Find every line in the records below that contains "file", and copy it.

Saved data entries
▬▬▬

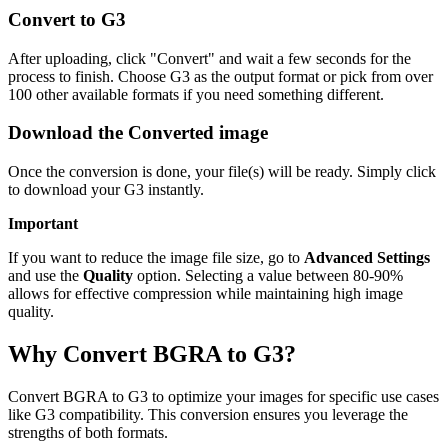
Convert to G3
After uploading, click "Convert" and wait a few seconds for the
process to finish. Choose G3 as the output format or pick from over
100 other available formats if you need something different.
Download the Converted image
Once the conversion is done, your file(s) will be ready. Simply click
to download your G3 instantly.
Important
If you want to reduce the image file size, go to
Advanced Settings
and use the
Quality
option. Selecting a value between 80-90%
allows for effective compression while maintaining high image
quality.
Why Convert BGRA to G3?
Convert BGRA to G3 to optimize your images for specific use cases
like G3 compatibility. This conversion ensures you leverage the
strengths of both formats.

▬▬▬

Exercise solution
Once the conversion is done, your file(s) will be ready. Simply click
If you want to reduce the image file size, go to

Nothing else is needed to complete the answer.